Wednesday 14 November 2018

Remembering Stan Lee: A man as extraordinary as the characters he created

A superhero in his own right to Marvel fans around the world, Stan had the power to inspire, to entertain and to connect

Remembering Stan Lee: A man as extraordinary as the characters he created
Stan Lee, who brought a modern sensibility to comic books and provided lucrative fodder for Hollywood as co-creator of such sympathetically imperfect superheroes as Spider-Man, the Incredible Hulk, X-Men, and Iron Man, has died. He was 95.

From his start as a writer for Timely Comics in 1941, Lee rose to editor and publisher of Marvel Comics. He made his mark starting in the early 1960s by conjuring superheroes with troubled lives and temperamental personalities, a leap from the comic-book characters of the past.

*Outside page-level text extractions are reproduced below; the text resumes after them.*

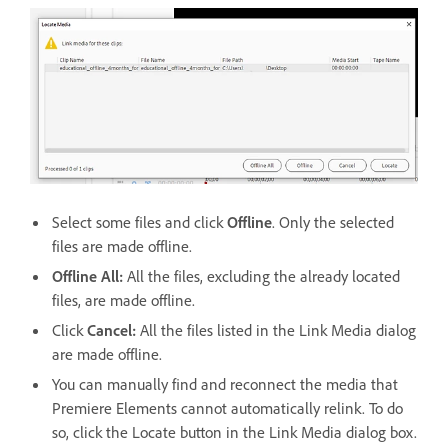
Select some files and click
Offline
. Only the selected
files are made offline.
Offline All
:
All the files, excluding the already located
files, are made offline.
Click
Cancel
:
All the files listed in the Link Media dialog
are made offline.
You can manually find and reconnect the media that
Premiere Elements cannot automatically relink. To do
so, click the Locate button in the Link Media dialog box.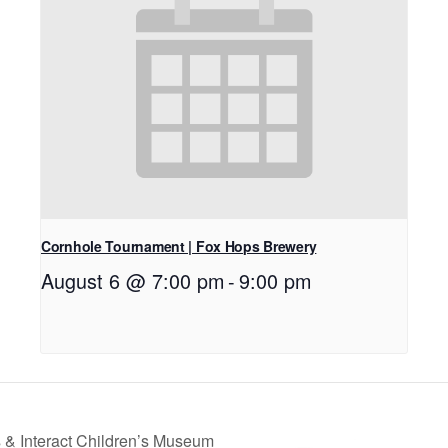
Cornhole Tournament | Fox Hops Brewery
August 6 @ 7:00 pm
-
9:00 pm
 & Interact Children’s Museum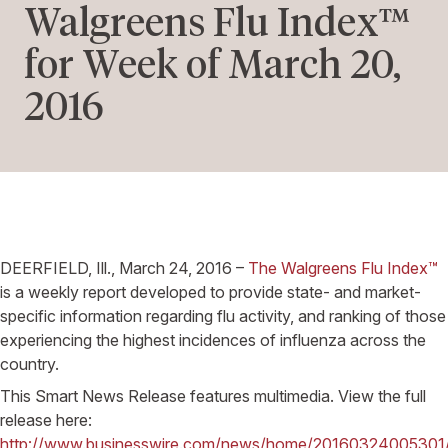
Walgreens Flu Index™
for Week of March 20,
2016
DEERFIELD, Ill., March 24, 2016 –
The Walgreens Flu Index™
is a weekly report developed to provide state- and market-
specific information regarding flu activity, and ranking of those
experiencing the highest incidences of influenza across the
country.
This Smart News Release features multimedia. View the full
release here:
http://www.businesswire.com/news/home/20160324005301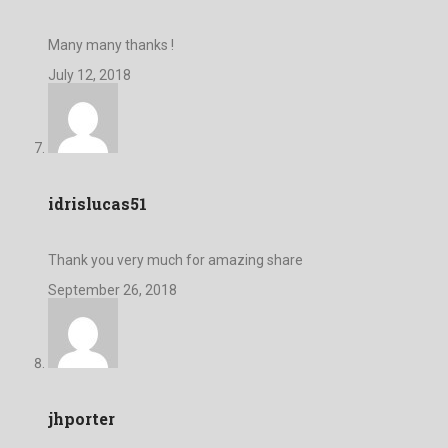
Many many thanks !
July 12, 2018
idrislucas51
Thank you very much for amazing share
September 26, 2018
jhporter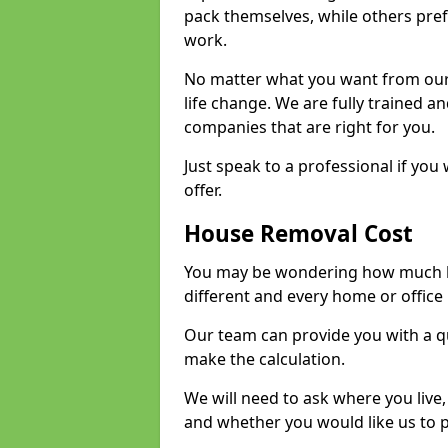
pack themselves, while others prefe
work.
No matter what you want from our 
life change. We are fully trained 
companies that are right for you.
Just speak to a professional if yo
offer.
House Removal Cost
You may be wondering how much ho
different and every home or office 
Our team can provide you with a q
make the calculation.
We will need to ask where you live
and whether you would like us to 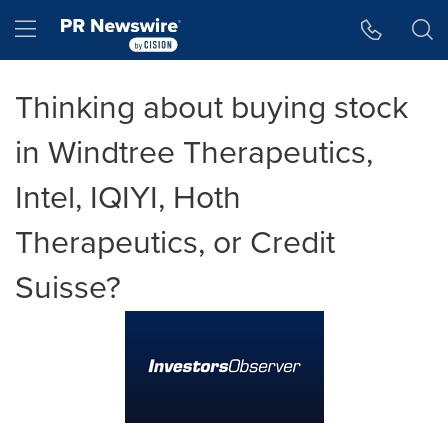
Accessibility Statement
Skip Navigation
Hamburger menu
Thinking about buying stock
in Windtree Therapeutics,
Intel, IQIYI, Hoth
Therapeutics, or Credit
Suisse?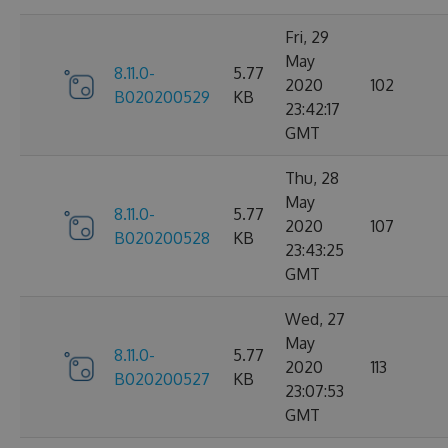
Fri, 29
May
8.11.0-
5.77
2020
102
B020200529
KB
23:42:17
GMT
Thu, 28
May
8.11.0-
5.77
2020
107
B020200528
KB
23:43:25
GMT
Wed, 27
May
8.11.0-
5.77
2020
113
B020200527
KB
23:07:53
GMT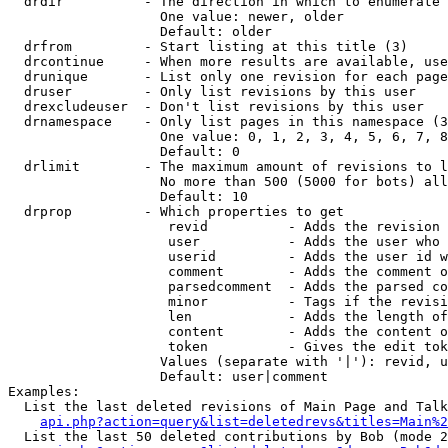
  drdir          - The direction in which to enumerate 
                   One value: newer, older

                   Default: older

  drfrom         - Start listing at this title (3)

  drcontinue     - When more results are available, use
  drunique       - List only one revision for each page
  druser         - Only list revisions by this user

  drexcludeuser  - Don't list revisions by this user

  drnamespace    - Only list pages in this namespace (3
                   One value: 0, 1, 2, 3, 4, 5, 6, 7, 8
                   Default: 0

  drlimit        - The maximum amount of revisions to l
                   No more than 500 (5000 for bots) all
                   Default: 10

  drprop         - Which properties to get

                    revid          - Adds the revision 
                    user           - Adds the user who 
                    userid         - Adds the user id w
                    comment        - Adds the comment o
                    parsedcomment  - Adds the parsed co
                    minor          - Tags if the revisi
                    len            - Adds the length of
                    content        - Adds the content o
                    token          - Gives the edit tok
                   Values (separate with '|'): revid, u
                   Default: user|comment

Examples:

  List the last deleted revisions of Main Page and Talk
api.php?action=query&list=deletedrevs&titles=Main%2
  List the last 50 deleted contributions by Bob (mode 2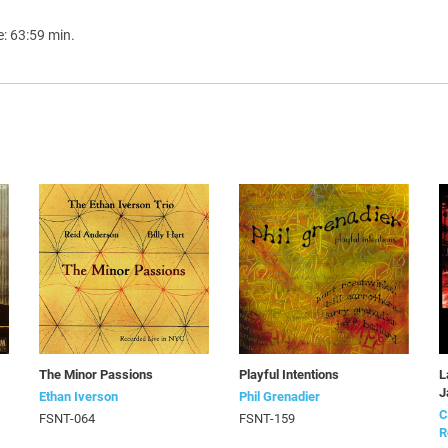
e: 63:59 min.
The Minor Passions
Playful Intentions
L
J
Ethan Iverson
Phil Grenadier
C
FSNT-064
FSNT-159
R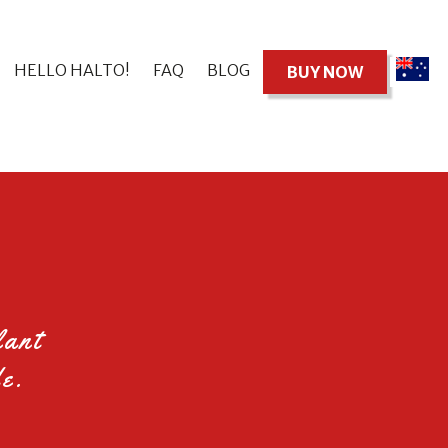
HELLO HALTO!
FAQ
BLOG
BUY NOW
lant
e.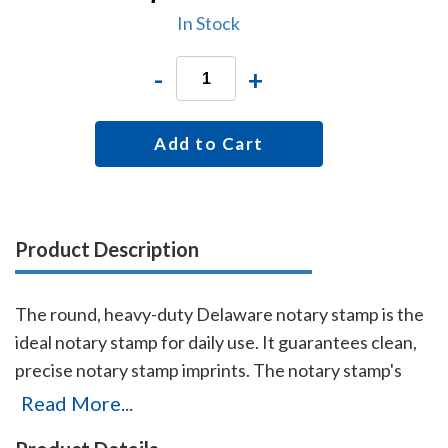
In Stock
-
+
Add to Cart
Product Description
The round, heavy-duty Delaware notary stamp is the
ideal notary stamp for daily use. It guarantees clean,
precise notary stamp imprints. The notary stamp's
sturdy steel core guarantees durability and stability.
Read More...
This stamp is made for notaries who like to produce,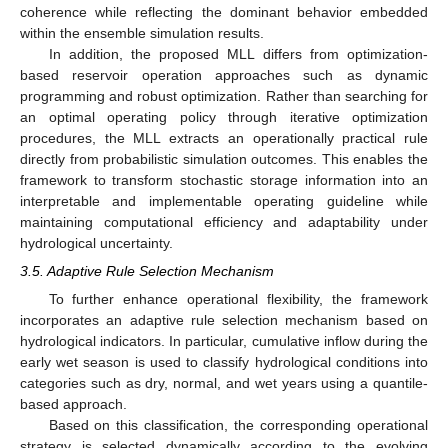
coherence while reflecting the dominant behavior embedded
within the ensemble simulation results.
In addition, the proposed MLL differs from optimization-
based reservoir operation approaches such as dynamic
programming and robust optimization. Rather than searching for
an optimal operating policy through iterative optimization
procedures, the MLL extracts an operationally practical rule
directly from probabilistic simulation outcomes. This enables the
framework to transform stochastic storage information into an
interpretable and implementable operating guideline while
maintaining computational efficiency and adaptability under
hydrological uncertainty.
3.5. Adaptive Rule Selection Mechanism
To further enhance operational flexibility, the framework
incorporates an adaptive rule selection mechanism based on
hydrological indicators. In particular, cumulative inflow during the
early wet season is used to classify hydrological conditions into
categories such as dry, normal, and wet years using a quantile-
based approach.
Based on this classification, the corresponding operational
strategy is selected dynamically according to the evolving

“For once I wanted to write stories that wouldn’t insult the intelligence of an older reader, stories with interesting characterization, more realistic dialogue and plots that hadn’t been recycled a thousand times before,” Lee wrote in his 2002 memoir, Excelsior: The Amazing Life of Stan Lee. He was describing the 1961 creation, with artist Jack Kirby, of the Fantastic Four, the human quartet who gain special powers after being exposed to cosmic radiation.

So pleased was Lee with the quick success of the Fantastic Four that he added to the cover of follow-up issues the slogan, “The World’s Greatest Comic Magazine.”

He followed up by helping create the Incredible Hulk —he said he asked Kirby, “Can you draw a good-looking monster, or at least a sympathetic-looking monster?” —then the Mighty Thor, Iron Man and X-Men in the early 1960s.